With Tina it was a different story. She came to the table asking for a raise and a promotion almost apologetically. Tina was a fantastic worker. She was well tenured, knew the ins and outs and was wonderful with all her stakeholders. But she wasn’t the best spokesperson for herself. And to make matters worse she wasn’t wrong with asking for the raise and promotion, but the fact that she was doubtful of it herself, made Rachel think twice as hard. There was no strength building conversation with Tina like it had been with Sam. Instead it became a confidence bolstering session. I forget if Rachel agreed to Tina’s requests or not; but come to think of it, right now that’s not even important. Rachel went on to Thrivewithmentoring and say that women need double the number of mentors and conversations that men do. Women have been conditioned over centuries to work with and through frugality, and this is eons of conditioning as the primary bread “manager” at work. So when they have to actually seek more resources, for themselves or for others, they are apologetic. 

But in a dog eat dog world, how do women stand out and talk the promotion talk? 
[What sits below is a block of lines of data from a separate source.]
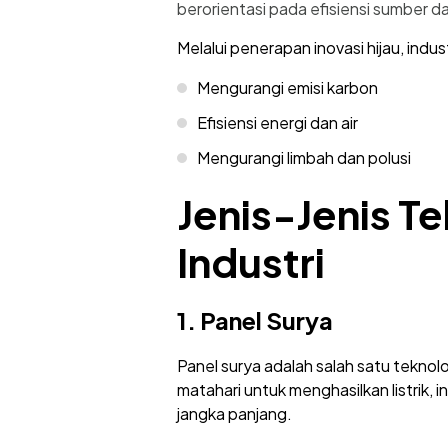
berorientasi pada efisiensi sumber 
Melalui penerapan inovasi hijau, indust
Mengurangi emisi karbon
Efisiensi energi dan air
Mengurangi limbah dan polusi
Jenis-Jenis T
Industri
1. Panel Surya
Panel surya adalah salah satu tekno
matahari untuk menghasilkan listrik,
jangka panjang.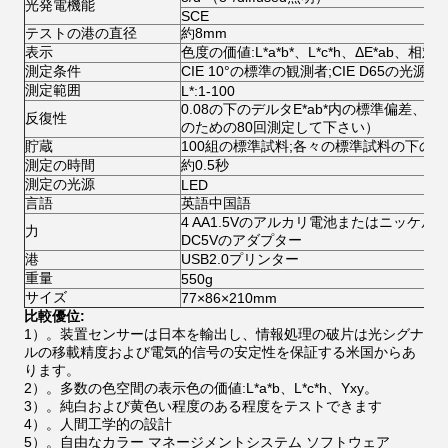
光発電機能
SCE
テストの港の直径
約8mm
表示
色度の価値:L*a*b*、L*c*h、ΔE*ab、
測定条件
CIE 10°の標準の観測者;CIE D65の光源
測定範囲
L*:1-100
0.08の下のデルタE*ab*内の標準偏差
反復性
のための80回測定して下さい）
貯蔵
100組の標準試料;各々の標準試料の下の1
測定の時間
約0.5秒
測定の光源
LED
言語
英語中国語
4 AA1.5Vのアルカリ電池またはニッケル金
力
DC5Vのアダプター
港
USB2.0プリンター
重量
550g
サイズ
77×86×210mm
比較優位:
1）。装置センサーは日本を輸出し、情報処理の破片は光シグナ
ルの移載精度および電気的信号の安定性を保証する米国からあ
ります。
2）。多数の色空間の表示色の価値:L*a*b、L*c*h、Yxy。
3）。純白および黄色い程度のある程度をテストできます
4）。人間工学的の設計
5）。自由なカラー マネージメントシステム ソフトウェア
Build your sense of safety before you approach the conversation- This will help you participate in the conversation and not be a spectator. To experience the conversation and what it can mean for you- it makes sense to substantiate what you are asking for and why. List down your achievements, wins, tenure, soft skill wins, setbacks over the course of the last couple of years. Also list down how you figure in terms of parity in the industry- are you at par, above average, below- what’s the actual situation. Arm yourself with data to build your sense of safety. This sets communication boundaries when you “ask” for the promotion. Instead of the other side saying their part of the story, your data affirms your part of the story. It makes you confident enough to chat about what you think you deserve. 
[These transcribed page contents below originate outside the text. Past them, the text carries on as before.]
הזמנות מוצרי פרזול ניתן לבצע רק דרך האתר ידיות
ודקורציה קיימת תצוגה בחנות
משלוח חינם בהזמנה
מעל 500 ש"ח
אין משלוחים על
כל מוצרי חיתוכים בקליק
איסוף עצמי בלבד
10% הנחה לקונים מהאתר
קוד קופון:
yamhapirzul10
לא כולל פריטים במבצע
Use the conversation as an input to your self development- Be open to unlearn and discern. You would have put together your facts based on certain assumptions about yourself, about the system and how promotions are decided. This conversation might challenge any or all of those assumptions. You could get started with new possibilities and a new level of development. A developmental perspective helps with making this conversation easier. You could also become aware of newer contexts and uncertainties. 

Level up conversations are a way for both sides to level up, to encounter and to mould each other and the self. When you approach a conversation like that, you go in with an outsider’s view of the promotion conversation. At the end of the conversation, if it has gone well, you have an insider’s view too. These amount to your lived experiences of such crucial conversations and help you convert promotion conversations later on too and also to guide others in doing the same.